++++ Data shown

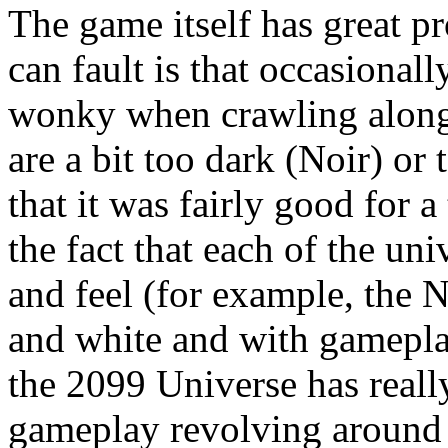
The game itself has great p
can fault is that occasionall
wonky when crawling along 
are a bit too dark (Noir) or 
that it was fairly good for 
the fact that each of the uni
and feel (for example, the 
and white and with gameplay
the 2099 Universe has reall
gameplay revolving around 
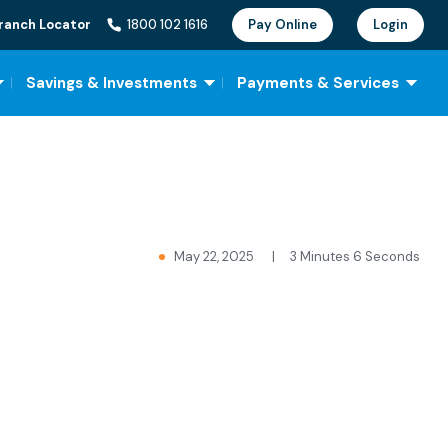
ranch Locator
1800 102 1616
Pay Online
Login
Savings & Investments
Payments & Services
May 22, 2025
|
3 Minutes 6 Seconds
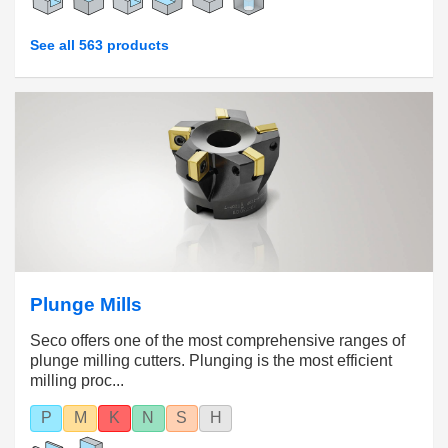
See all 563 products
Plunge Mills
Seco offers one of the most comprehensive ranges of
plunge milling cutters. Plunging is the most efficient
milling proc...
P
M
K
N
S
H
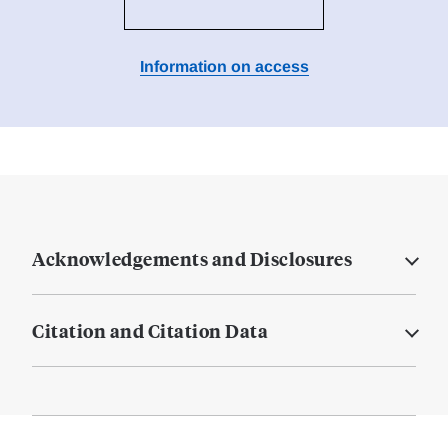
Information on access
Acknowledgements and Disclosures
Citation and Citation Data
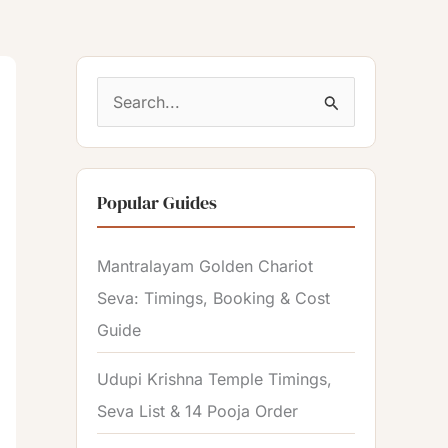
S
e
a
Popular Guides
r
c
Mantralayam Golden Chariot
h
Seva: Timings, Booking & Cost
f
Guide
o
r
Udupi Krishna Temple Timings,
:
Seva List & 14 Pooja Order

++++++++

[What to do]: Could you output every record above exactly as written, leaving out the pictures?

[Answer section]:
The game itself has great p
can fault is that occasionall
wonky when crawling along 
are a bit too dark (Noir) or 
that it was fairly good for 
the fact that each of the uni
and feel (for example, the 
and white and with gameplay
the 2099 Universe has reall
gameplay revolving around 
ranch Locator
1800 102 1616
Pay Online
Login
Savings & Investments
Payments & Services
May 22, 2025
|
3 Minutes 6 Seconds
See all 563 products
Plunge Mills
Seco offers one of the most comprehensive ranges of
plunge milling cutters. Plunging is the most efficient
milling proc...
P
M
K
N
S
H
Information on access
Acknowledgements and Disclosures
Citation and Citation Data
S
e
a
Popular Guides
r
c
Mantralayam Golden Chariot
h
Seva: Timings, Booking & Cost
f
Guide
o
r
Udupi Krishna Temple Timings,
:
Seva List & 14 Pooja Order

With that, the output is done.